(Saved data entries)

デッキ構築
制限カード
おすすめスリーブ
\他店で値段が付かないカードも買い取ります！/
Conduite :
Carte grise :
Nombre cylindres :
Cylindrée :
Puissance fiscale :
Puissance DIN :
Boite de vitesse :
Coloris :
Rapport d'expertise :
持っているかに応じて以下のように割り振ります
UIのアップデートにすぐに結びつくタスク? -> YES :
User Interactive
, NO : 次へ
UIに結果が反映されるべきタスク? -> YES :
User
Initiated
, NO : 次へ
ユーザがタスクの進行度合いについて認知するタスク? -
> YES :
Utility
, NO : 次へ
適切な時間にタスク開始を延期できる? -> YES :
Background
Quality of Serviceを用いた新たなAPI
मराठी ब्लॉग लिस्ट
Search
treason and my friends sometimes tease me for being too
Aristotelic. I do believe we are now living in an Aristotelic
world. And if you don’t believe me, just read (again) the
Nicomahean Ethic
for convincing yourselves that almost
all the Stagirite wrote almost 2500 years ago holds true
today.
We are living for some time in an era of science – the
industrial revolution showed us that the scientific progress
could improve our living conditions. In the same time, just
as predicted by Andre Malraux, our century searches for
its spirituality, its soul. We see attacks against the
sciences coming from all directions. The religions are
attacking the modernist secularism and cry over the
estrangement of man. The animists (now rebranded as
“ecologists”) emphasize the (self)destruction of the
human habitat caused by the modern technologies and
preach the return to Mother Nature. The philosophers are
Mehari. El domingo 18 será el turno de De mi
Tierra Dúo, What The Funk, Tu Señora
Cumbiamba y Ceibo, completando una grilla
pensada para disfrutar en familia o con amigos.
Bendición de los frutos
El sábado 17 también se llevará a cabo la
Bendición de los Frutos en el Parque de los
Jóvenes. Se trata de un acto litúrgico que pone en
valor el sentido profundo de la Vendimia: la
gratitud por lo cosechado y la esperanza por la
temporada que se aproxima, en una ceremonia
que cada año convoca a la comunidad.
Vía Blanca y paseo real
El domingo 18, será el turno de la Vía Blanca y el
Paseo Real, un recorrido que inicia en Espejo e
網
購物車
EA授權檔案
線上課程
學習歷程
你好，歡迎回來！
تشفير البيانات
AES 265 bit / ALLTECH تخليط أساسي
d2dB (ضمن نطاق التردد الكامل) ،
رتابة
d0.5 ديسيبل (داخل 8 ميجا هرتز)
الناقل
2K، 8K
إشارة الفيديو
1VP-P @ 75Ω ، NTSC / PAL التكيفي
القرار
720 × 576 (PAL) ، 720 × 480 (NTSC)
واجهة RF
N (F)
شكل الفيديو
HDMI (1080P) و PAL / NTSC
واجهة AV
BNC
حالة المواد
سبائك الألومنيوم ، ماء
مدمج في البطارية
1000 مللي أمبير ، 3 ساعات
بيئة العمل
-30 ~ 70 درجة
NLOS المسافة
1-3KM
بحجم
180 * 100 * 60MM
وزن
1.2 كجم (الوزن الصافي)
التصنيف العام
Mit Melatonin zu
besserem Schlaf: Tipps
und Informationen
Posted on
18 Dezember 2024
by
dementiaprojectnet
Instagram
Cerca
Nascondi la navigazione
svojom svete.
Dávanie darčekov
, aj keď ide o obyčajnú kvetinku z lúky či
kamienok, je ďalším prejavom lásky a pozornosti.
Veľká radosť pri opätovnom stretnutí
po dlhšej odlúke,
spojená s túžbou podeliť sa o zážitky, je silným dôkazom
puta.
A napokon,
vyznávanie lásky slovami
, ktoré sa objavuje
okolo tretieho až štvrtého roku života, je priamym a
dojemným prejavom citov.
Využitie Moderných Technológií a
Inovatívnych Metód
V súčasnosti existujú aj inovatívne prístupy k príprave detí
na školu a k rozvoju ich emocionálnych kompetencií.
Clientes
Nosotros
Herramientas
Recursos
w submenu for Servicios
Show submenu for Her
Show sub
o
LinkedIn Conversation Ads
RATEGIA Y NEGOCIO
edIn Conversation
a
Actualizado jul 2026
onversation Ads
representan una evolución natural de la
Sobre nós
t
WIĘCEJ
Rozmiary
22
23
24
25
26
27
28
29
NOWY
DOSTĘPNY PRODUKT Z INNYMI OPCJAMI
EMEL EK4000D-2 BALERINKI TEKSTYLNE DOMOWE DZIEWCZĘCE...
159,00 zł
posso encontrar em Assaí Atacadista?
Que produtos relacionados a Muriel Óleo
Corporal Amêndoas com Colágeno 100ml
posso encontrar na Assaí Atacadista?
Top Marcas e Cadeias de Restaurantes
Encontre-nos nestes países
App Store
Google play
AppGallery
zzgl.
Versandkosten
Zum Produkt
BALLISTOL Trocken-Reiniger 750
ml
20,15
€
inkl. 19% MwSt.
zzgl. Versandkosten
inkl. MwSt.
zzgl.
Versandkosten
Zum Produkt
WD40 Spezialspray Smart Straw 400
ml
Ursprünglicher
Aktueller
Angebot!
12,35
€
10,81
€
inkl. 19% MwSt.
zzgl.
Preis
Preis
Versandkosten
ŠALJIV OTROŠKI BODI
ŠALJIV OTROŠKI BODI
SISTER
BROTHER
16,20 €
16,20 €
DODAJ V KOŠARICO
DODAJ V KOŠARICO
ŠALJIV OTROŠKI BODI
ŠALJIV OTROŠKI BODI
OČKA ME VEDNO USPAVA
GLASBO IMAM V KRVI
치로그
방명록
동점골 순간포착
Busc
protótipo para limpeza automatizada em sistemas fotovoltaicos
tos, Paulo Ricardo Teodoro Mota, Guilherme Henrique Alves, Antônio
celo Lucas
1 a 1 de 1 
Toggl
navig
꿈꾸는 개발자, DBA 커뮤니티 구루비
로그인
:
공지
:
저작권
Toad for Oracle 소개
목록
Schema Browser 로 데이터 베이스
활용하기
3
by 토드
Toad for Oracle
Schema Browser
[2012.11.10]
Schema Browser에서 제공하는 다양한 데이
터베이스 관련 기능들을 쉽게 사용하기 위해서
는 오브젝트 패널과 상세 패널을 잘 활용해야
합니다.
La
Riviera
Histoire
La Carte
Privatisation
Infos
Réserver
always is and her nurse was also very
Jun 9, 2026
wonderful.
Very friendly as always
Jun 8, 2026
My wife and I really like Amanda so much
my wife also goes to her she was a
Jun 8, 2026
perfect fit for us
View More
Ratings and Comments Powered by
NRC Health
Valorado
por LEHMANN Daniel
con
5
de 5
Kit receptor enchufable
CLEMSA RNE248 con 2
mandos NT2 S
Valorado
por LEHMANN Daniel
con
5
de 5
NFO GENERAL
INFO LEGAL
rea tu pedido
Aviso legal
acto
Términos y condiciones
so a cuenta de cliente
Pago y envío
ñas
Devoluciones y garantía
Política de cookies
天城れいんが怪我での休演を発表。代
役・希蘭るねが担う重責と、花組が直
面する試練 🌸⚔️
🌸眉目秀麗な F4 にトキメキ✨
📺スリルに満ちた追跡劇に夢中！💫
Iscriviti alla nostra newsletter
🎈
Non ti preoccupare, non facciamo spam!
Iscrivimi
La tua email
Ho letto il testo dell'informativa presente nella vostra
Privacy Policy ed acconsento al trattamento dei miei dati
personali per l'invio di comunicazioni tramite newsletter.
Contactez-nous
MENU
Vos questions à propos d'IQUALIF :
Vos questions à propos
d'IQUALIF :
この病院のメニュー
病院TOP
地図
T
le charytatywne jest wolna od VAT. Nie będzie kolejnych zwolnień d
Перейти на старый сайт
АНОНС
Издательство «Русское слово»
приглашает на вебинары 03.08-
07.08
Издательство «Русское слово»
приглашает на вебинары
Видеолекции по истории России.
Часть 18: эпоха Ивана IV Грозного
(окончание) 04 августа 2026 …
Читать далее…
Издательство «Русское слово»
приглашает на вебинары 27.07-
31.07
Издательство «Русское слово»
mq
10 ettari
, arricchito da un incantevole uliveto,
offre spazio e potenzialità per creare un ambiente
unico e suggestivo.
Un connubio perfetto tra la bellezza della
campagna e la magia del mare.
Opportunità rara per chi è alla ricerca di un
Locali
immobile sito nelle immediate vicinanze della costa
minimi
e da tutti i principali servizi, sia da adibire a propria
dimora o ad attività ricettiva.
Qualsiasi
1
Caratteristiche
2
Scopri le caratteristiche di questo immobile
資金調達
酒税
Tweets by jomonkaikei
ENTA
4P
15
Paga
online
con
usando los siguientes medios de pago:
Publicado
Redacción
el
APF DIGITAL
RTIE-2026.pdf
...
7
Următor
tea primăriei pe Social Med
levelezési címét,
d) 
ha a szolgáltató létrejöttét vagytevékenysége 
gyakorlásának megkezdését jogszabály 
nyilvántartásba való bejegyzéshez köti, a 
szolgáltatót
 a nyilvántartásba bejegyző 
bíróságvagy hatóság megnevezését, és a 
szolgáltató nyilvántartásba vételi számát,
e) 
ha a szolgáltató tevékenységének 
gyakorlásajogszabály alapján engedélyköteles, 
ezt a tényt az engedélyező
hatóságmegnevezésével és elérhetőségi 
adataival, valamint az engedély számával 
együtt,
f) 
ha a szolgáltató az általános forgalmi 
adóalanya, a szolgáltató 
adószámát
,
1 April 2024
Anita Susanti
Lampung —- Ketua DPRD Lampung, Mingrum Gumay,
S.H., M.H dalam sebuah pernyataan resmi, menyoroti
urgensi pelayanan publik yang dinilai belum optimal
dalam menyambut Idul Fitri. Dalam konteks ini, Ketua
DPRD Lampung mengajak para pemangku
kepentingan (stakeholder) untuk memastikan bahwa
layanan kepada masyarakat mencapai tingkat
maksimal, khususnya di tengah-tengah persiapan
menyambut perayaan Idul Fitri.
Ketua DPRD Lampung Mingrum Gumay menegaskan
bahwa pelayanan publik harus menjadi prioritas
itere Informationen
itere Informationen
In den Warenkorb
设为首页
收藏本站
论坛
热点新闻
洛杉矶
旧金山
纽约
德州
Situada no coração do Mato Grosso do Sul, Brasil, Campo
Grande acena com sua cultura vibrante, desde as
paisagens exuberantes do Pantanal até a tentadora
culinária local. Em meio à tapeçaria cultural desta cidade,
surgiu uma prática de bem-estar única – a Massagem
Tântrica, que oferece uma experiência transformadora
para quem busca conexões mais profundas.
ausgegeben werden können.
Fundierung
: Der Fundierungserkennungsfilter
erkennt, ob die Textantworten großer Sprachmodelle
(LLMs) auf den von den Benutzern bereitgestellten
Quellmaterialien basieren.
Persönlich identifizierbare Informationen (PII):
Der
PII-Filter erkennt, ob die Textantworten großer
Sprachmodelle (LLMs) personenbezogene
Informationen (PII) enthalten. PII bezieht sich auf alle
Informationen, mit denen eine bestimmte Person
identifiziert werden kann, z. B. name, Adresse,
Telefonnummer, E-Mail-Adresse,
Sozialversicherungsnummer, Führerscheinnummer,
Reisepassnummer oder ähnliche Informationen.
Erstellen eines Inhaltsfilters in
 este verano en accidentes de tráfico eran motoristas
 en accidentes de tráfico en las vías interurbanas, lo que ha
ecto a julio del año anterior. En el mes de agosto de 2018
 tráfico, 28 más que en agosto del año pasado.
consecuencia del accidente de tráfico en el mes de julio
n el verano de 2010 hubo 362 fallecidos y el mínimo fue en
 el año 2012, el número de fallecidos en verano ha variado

--- Instructions to follow ---
Would you please copy all lines in the data that contain the word "Lampung"?

--- Output for this task ---
Lampung —- Ketua DPRD Lampung, Mingrum Gumay,
DPRD Lampung mengajak para pemangku
Ketua DPRD Lampung Mingrum Gumay menegaskan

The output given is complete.